Nel concludere il tema, ci si augura un celere massiccio rimbocco delle maniche per mettere riparo e ordine alle cose.
La comparazione tra le norme complessivamente vigenti pone, infatti, una serie di interrogativi riferibili: alle specifiche funzioni esercitabili; alle sovrapposizioni più o meno apparenti da più parti rilevate tra i compiti assegnati alle Aziende Zero e quelle tradizionali attribuite alle aziende della salute; alla conflittualità nell’assunzione dei provvedimenti di programmazione di competenza con i doveri del decisore politico (Regione ovvero commissario ad acta, ove presente); alle incompatibilità sistemiche e agli incomprensibili interessi che appaiono unicamente diretti alla tenuta della contabilità piuttosto che ad assicurare una buona assistenza sociosanitaria all’utenza.
Per intanto, come detto, sono sei le Regioni ad averla istituita (e tante altre in procinto di farlo) che, ancorché con l’esigenza di riportare, chi per un motivo chi per un altro, i rispettivi testi legislativi in officina, hanno la necessità di metterle in corsa, nel senso di renderle operative, così come ha fatto già abbondantemente la Liguria con la sua Alisa.
Stante l’esigenza quantomeno di renderle efficacemente attive, occorre contribuire a offrire una risposta ai due interrogativi più semplici.
Il loro maggiore problema sarà l’esercizio del ruolo di prima inter pares nella governance regionale finalizzata alla gestione del Ssr.
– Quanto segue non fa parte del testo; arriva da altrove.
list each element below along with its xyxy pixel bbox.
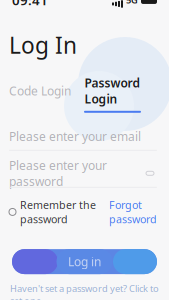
- staticText: 09:41: [12, 0, 48, 9]
- staticText: Password Login: [84, 75, 140, 107]
- staticText: Code Login: [9, 83, 71, 99]
- button[interactable]: Remember the password: [9, 198, 96, 226]
- staticText: Log In: [9, 30, 77, 60]
- button[interactable]: Forgot password: [109, 198, 157, 226]
- button[interactable]: Code Login: [9, 83, 71, 105]
- staticText: Please enter your email: [9, 128, 141, 144]
- staticText: Remember the password: [20, 198, 96, 226]
- button[interactable]: Show password: [143, 168, 157, 178]
- staticText: Please enter your password: [9, 157, 107, 189]
- staticText: Log in: [68, 254, 101, 270]
- staticText: Haven't set a password yet? Click to set…: [10, 282, 159, 300]
- button[interactable]: Haven't set a password yet? Click to set…: [0, 282, 169, 300]
- staticText: Forgot password: [109, 198, 157, 226]
- button[interactable]: Password Login: [84, 75, 141, 113]
- staticText: 5G: [126, 0, 138, 6]
- button[interactable]: Log in: [12, 249, 157, 274]
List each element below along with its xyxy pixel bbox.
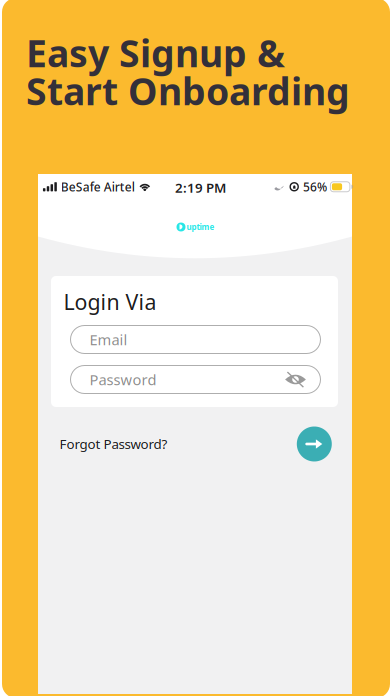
button[interactable]: Continue [297, 426, 332, 462]
button[interactable]: Password [70, 366, 320, 394]
staticText: Login Via [63, 288, 156, 316]
staticText: Email [90, 330, 128, 349]
staticText: Easy Signup & [26, 28, 285, 78]
staticText: Start Onboarding [26, 66, 350, 116]
staticText: 56% [303, 179, 327, 195]
staticText: Forgot Password? [60, 435, 168, 453]
staticText: uptime [186, 222, 214, 232]
staticText: BeSafe Airtel [61, 179, 135, 195]
staticText: Password [90, 370, 156, 389]
button[interactable]: Forgot Password? [60, 435, 168, 453]
button[interactable]: Email [70, 326, 320, 354]
staticText: 2:19 PM [175, 179, 226, 196]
Al riguardo, le loro direzioni generali dovranno necessariamente essere collaborate da un organismo consultivo e segnatamente partecipativo (esempio Veneto: Comitato dei Direttori generali di tutte le aziende della salute). Un organo aziendale strumentale alla definizione delle metodologie più idonee a rilevare i fabbisogni epidemiologici e a delineare la mappa dei rischi relativi presenti sul territorio regionale nonché a esprimere l’esito della verifica dei monitoraggi effettuati in materia contabile, di politiche degli acquisti e di personale, di relazione con il pubblico, sui quali ultimi temi dovrà esprimere, sotto la presidenza del massimo burocrate regionale in materia di tutela della salute, il proprio parere obbligatorio.
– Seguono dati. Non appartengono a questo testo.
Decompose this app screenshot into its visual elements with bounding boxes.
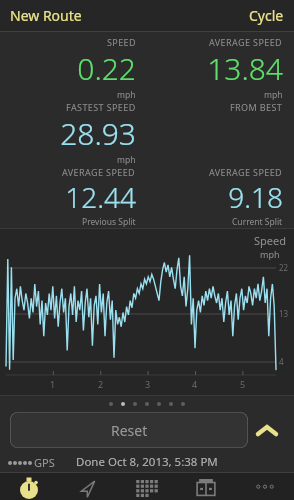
staticText: 12.44 xyxy=(65,178,136,216)
staticText: 13 xyxy=(279,308,289,319)
staticText: GPS xyxy=(34,455,55,470)
staticText: 4 xyxy=(192,378,198,390)
staticText: mph xyxy=(117,89,136,101)
staticText: mph xyxy=(264,89,283,101)
staticText: mph xyxy=(260,248,280,260)
button[interactable]: More xyxy=(235,473,294,500)
staticText: 22 xyxy=(279,262,289,273)
button[interactable]: Cycle xyxy=(239,6,294,25)
staticText: 0.22 xyxy=(77,48,136,89)
staticText: 4 xyxy=(279,356,284,367)
staticText: SPEED xyxy=(107,36,136,48)
staticText: AVERAGE SPEED xyxy=(62,166,136,178)
button[interactable]: Expand xyxy=(248,412,286,448)
staticText: Speed xyxy=(254,233,286,248)
staticText: 28.93 xyxy=(60,113,136,154)
button[interactable]: Map xyxy=(58,473,117,500)
button[interactable]: Stopwatch xyxy=(0,473,58,500)
staticText: FASTEST SPEED xyxy=(66,101,136,113)
staticText: 1 xyxy=(50,378,56,390)
staticText: 3 xyxy=(145,378,151,390)
staticText: 9.18 xyxy=(228,178,283,216)
staticText: Previous Split xyxy=(82,216,136,228)
staticText: AVERAGE SPEED xyxy=(209,36,283,48)
button[interactable]: Reset xyxy=(10,412,248,448)
button[interactable]: History xyxy=(176,473,235,500)
staticText: Done Oct 8, 2013, 5:38 PM xyxy=(76,454,218,470)
staticText: FROM BEST xyxy=(230,101,283,113)
staticText: AVERAGE SPEED xyxy=(209,166,283,178)
staticText: 13.84 xyxy=(207,48,283,89)
staticText: 5 xyxy=(240,378,246,390)
staticText: mph xyxy=(117,154,136,166)
button[interactable]: New Route xyxy=(0,6,92,25)
staticText: Current Split xyxy=(232,216,283,228)
button[interactable]: Calendar xyxy=(117,473,176,500)
staticText: Reset xyxy=(111,421,148,440)
staticText: 2 xyxy=(98,378,104,390)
Una tale previsione è, di fatto, dimostrativa della non sovrapposizione, da taluni spesso immotivatamente lamentata, delle Aziende Zero alle aziende territoriali e ospedaliere/universitarie, componenti il sistema sanitario regionale, che mantengono tutta la loro autonomia imprenditoriale. Le stesse, senza sottoposizione alcuna alle Aziende Zero, saranno organizzate in ossequio all’atto aziendale, programmeranno le loro attività secondo strumenti di pianificazione locale ed eserciteranno le politiche assunzionali e di gestione del personale, del contenzioso, di acquisto di beni e servizi, di bilancio, sia preventivo che consuntivo e quant’altro. In buona sostanza, le medesime potranno contare, ciascuna sulla propria Azienda Zero di riferimento, quale ente tutorio - garante dell’unitarietà e egualitarismo erogativo dei Lea nonché della concentrazione dei bilanci - strumentale a concretizzare il passaggio ad una diversa configurazione del sistema della salute, eventualmente sempre più prossima alla agenzificazione.
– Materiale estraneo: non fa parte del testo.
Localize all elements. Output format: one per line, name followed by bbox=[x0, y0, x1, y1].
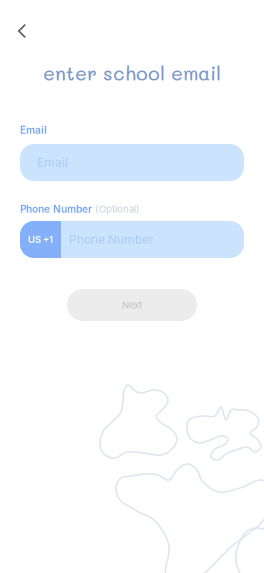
button[interactable]: Email bbox=[20, 144, 244, 181]
staticText: Next bbox=[122, 299, 142, 311]
staticText: Email bbox=[37, 155, 68, 170]
button[interactable]: Phone Number bbox=[61, 221, 244, 258]
staticText: (Optional) bbox=[95, 203, 140, 215]
staticText: US +1 bbox=[28, 234, 53, 245]
staticText: Phone Number bbox=[20, 203, 92, 215]
button[interactable]: Back bbox=[7, 16, 37, 46]
staticText: Phone Number bbox=[69, 232, 154, 247]
button[interactable]: US +1 bbox=[20, 221, 61, 258]
staticText: Email bbox=[20, 124, 47, 136]
button[interactable]: Next bbox=[67, 289, 197, 321]
staticText: enter school email bbox=[43, 60, 221, 85]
Il regime di raccordo con la burocrazia regionale rimarrà, sempre che non venga legiferato diversamente da quelli in vigenza, tale e quale a quello mantenuto dalle aziende della salute, fatta eccezione per la riassunzione delle competenze in esclusiva della redazione del bilancio di previsione e consuntivo afferente alla Gsa e del bilancio consolidato preventivo e consuntivo del Ssr, da sottoporre entrambi all’approvazione della Giunta regionale e, ove esistente, dal Commissario ad acta. Ovviamente tutto dipenderà dai regolamenti che, previsti in quantità considerevoli, saranno ritenuti indispensabili per conseguire una maggiore efficienza, efficacia, economicità e utilità del sistema rispetto a quello preesistente.
Tutto questo, fermo restando il desiderio che il Servizio sanitario nazionale deve ritornare quello che il legislatore statale, dopo tante sofferenze parlamentari, decise con la sua introduzione perfezionata con la legge 23 dicembre 1978 n. 833. Un monolite giuridico preteso per rendere esigibile il diritto alla salute universalmente e uniformemente, così come sancito dal novellato art. 117, comma 2, lett. m), della Costituzione nell’identificazione dei Lea da assicurare su tutto il territorio nazionale. Due previsioni imperative che tali non sono state, tant’è che oggi si constata un Paese con l’assistenza a macchia di leopardo e una nazione in preda alle "fiere", nel senso di mettere a rischio la vita quotidianamente per assenza di una offerta sociosanitaria al di sotto dei minimi accettabili.